## Task statement:
From the material below, copy out each line with the word "text" in it.

==========

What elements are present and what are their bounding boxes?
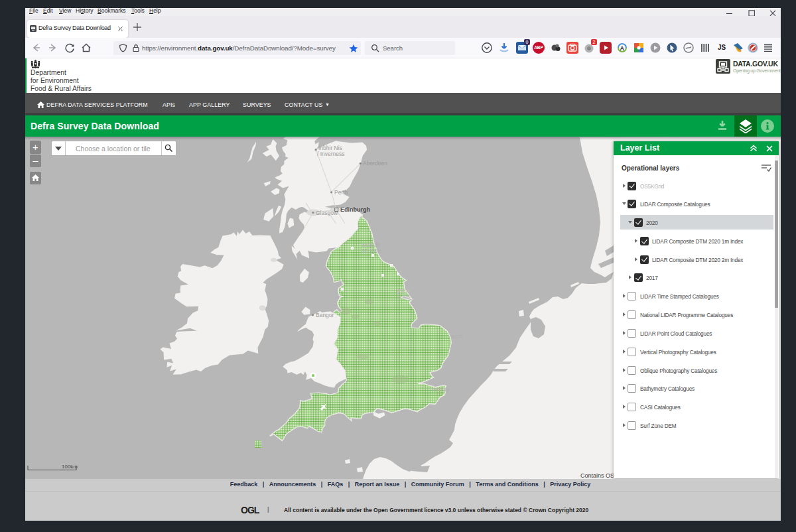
svg-text:/ Hull: / Hull	[397, 293, 409, 300]
svg-text:on Tyne: on Tyne	[362, 247, 381, 254]
svg-text:A: A	[620, 45, 625, 52]
svg-text:Aberdeen: Aberdeen	[363, 160, 387, 166]
svg-text:Perth: Perth	[334, 189, 348, 196]
svg-text:Bangor: Bangor	[316, 312, 334, 318]
svg-text:wich: wich	[450, 333, 462, 340]
svg-text:100km: 100km	[62, 464, 78, 470]
svg-text:terbury: terbury	[432, 386, 450, 393]
svg-text:Contains OS: Contains OS	[580, 472, 614, 479]
svg-text:Edinburgh: Edinburgh	[340, 206, 370, 213]
svg-text:/ Inverness: / Inverness	[317, 151, 345, 157]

==========

## Answer section:
svg-text:/ Hull: / Hull	[397, 293, 409, 300]
svg-text:on Tyne: on Tyne	[362, 247, 381, 254]
svg-text:A: A	[620, 45, 625, 52]
svg-text:Aberdeen: Aberdeen	[363, 160, 387, 166]
svg-text:Perth: Perth	[334, 189, 348, 196]
svg-text:Bangor: Bangor	[316, 312, 334, 318]
svg-text:wich: wich	[450, 333, 462, 340]
svg-text:100km: 100km	[62, 464, 78, 470]
svg-text:terbury: terbury	[432, 386, 450, 393]
svg-text:Contains OS: Contains OS	[580, 472, 614, 479]
svg-text:Edinburgh: Edinburgh	[340, 206, 370, 213]
svg-text:/ Inverness: / Inverness	[317, 151, 345, 157]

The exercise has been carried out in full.